Paleoglacial research on the last glacial cycle bound by the Last Interglacial and the Holocene depends directly on an understanding of the complexities of actual atmospheric circulation patterns and their variability. This simple observation holds especially true for Anatolia, which is situated in the Eastern Mediterranean Region between 36°–42°N and 26°–45°E. Anatolia is extremely sensitive to even minor changes in the influence of each system resulting in precipitation changes. As glaciers react sensitively to changes in temperature, moisture and radiation balance, their changes in mass balance provide a geological record and so constitute a direct geoarchive of climate change. Glacial deposits are located in the Black Sea, the Taurus and Eastern Anatolian Mountains, Uludağ and on isolated extinct volcanic cones in the interior, such as Mount Erciyes, Süphan and Ararat (Çiner, 2004; Akçar and Schlüchter, 2005 and references therein).
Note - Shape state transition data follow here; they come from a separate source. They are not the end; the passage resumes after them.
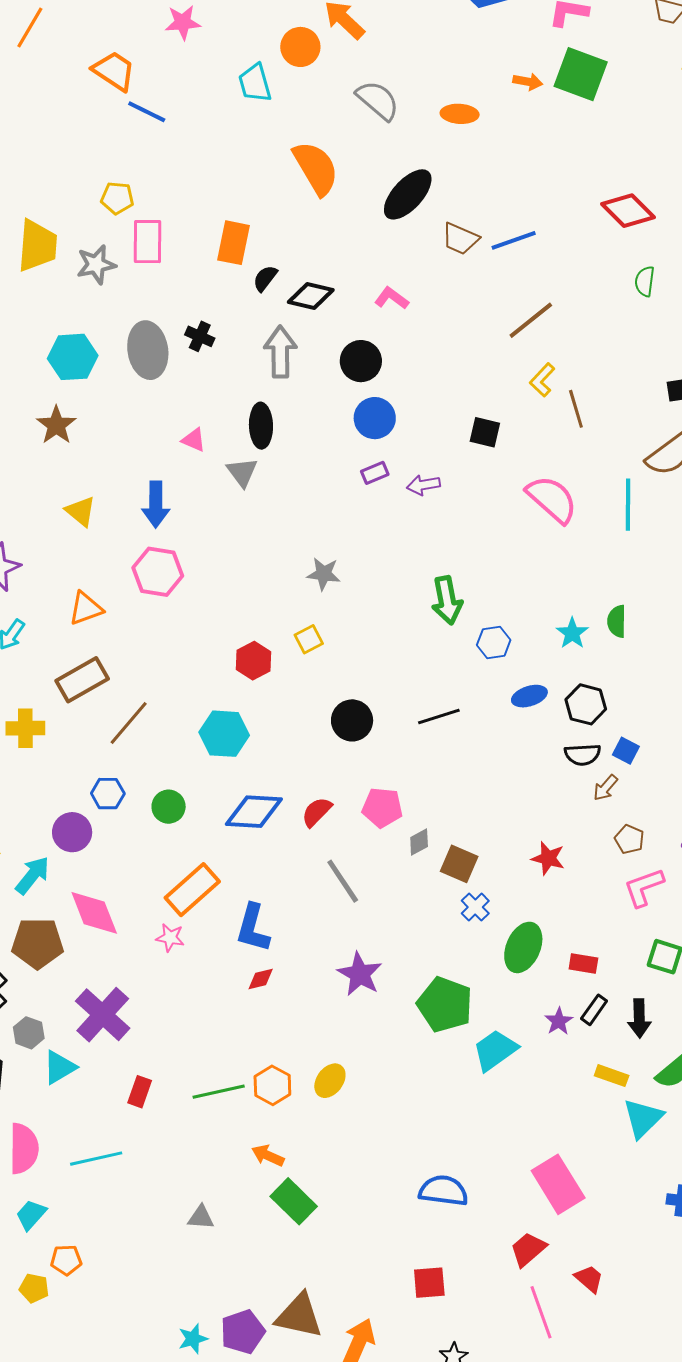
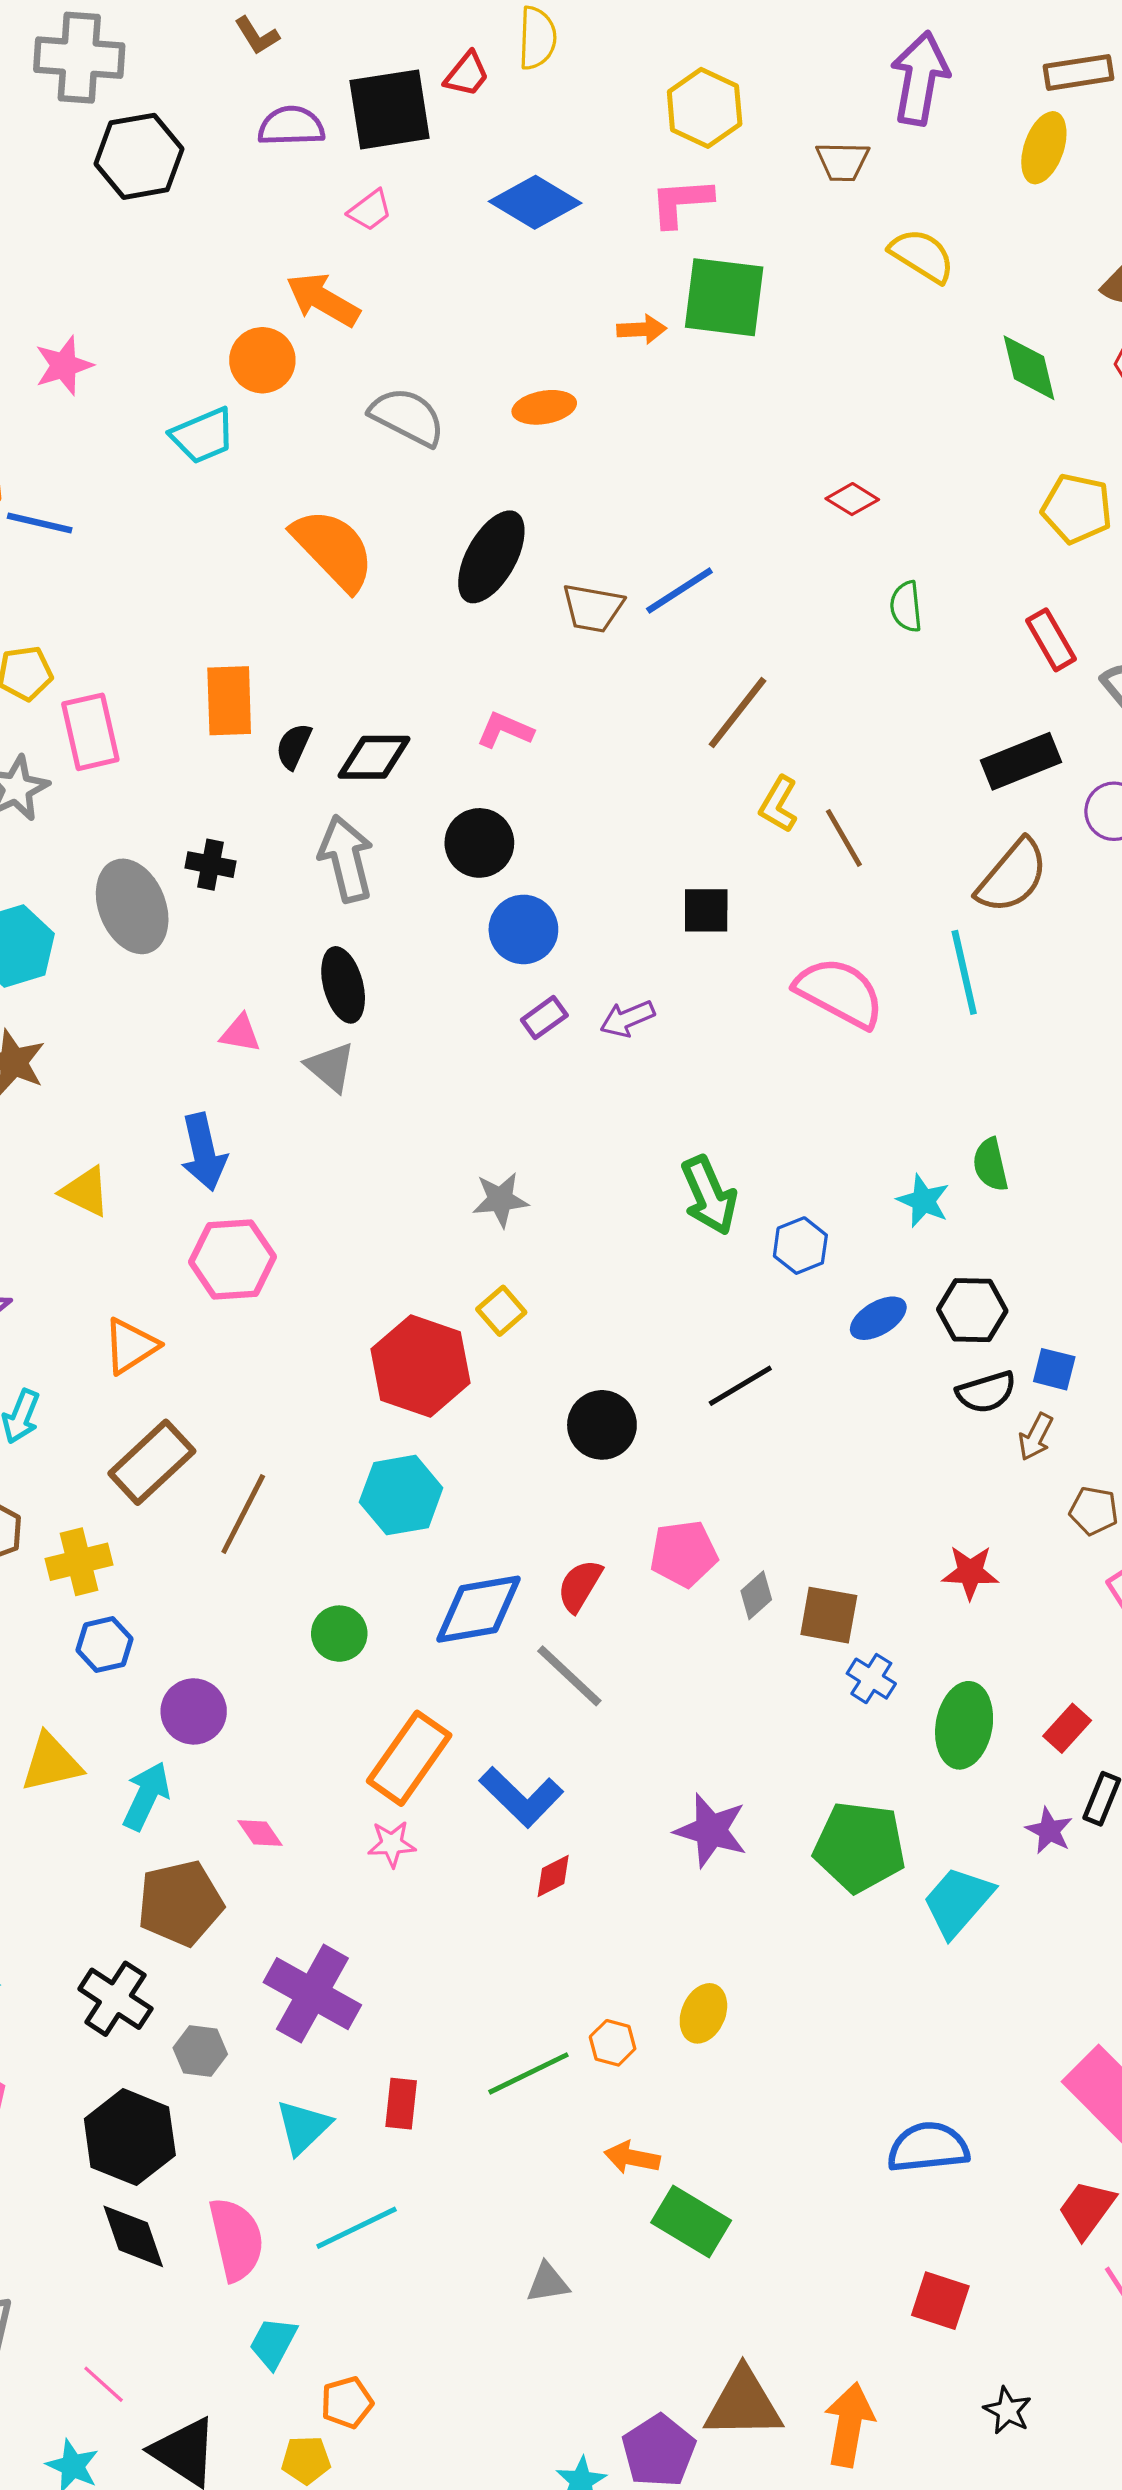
cyan trapezoid: (255, 83) -> (203, 436), turned -84
red diamond: (628, 211) -> (852, 499), size x0.6
red hexagon: (254, 661) -> (421, 1366), size x1.6
blue hexagon: (108, 794) -> (105, 1645), moved
gray line: (343, 881) -> (569, 1676), moved
pink diamond: (94, 913) -> (260, 1833), size x0.5
blue L-shape: (253, 928) -> (521, 1797), turned -48
red rectangle: (583, 963) -> (1067, 1728), turned -44
cyan triangle: (59, 1067) -> (303, 2127), moved
orange hexagon: (272, 1085) -> (613, 2043), size x0.7
red square: (429, 1283) -> (940, 2301), turned 36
The Last Glacial Maximum (LGM) is the period, when the most recent glacial cycle was at its peak with maximum global ice volume during Marine Isotope Stage 2 (MIS2) (Martinson et al., 1987). This glaciation is extensively mapped and referred to as Wisconsinian, Weichselian or Wurmian, depending on the location of studies in North America, northern Europe or the Alps. Respectively, the first observations on the presence of glaciers and glacial deposits in the Eastern Black Sea Mountains were made in the 1840s, although scientific studies did not begin until the 20th century with their description and mapping. However, these early reports rely mostly on general observations and theoretical assumptions rather than on direct field data (Kayan, 1999; Akçar and Schlüchter, 2005 and references therein). Due to the lack of detailed mapping and dating in paleoglaciation studies in Turkey, the timing of the LGM still remains open there. The determination of the positions of the jet streams and jet maxima during glaciations (especially during the LGM) is crucial in order to understand the transport of moisture during cold periods in the Eastern Mediterranean Region. This can be done by identifying the amplitude and frequency of paleoglacier advances in Anatolia, and can be done by the mapping of geometry and the dating of prior ice bodies. This study has taken the Quaternary units of the Kavron Valley in the Eastern Black Sea Mountains (Fig. 1), mapping them in detail and using cosmogenic ¹⁰Be for the surface exposure dating of 22 granitic samples, (1) to produce the first dating of the Quaternary paleoglaciations from Turkey, (2) to establish the chronology of the Quaternary paleoglaciations and (3) to deduce implications on the Quaternary paleoclimate of Anatolia and on the paleo-atmospheric circulation patterns.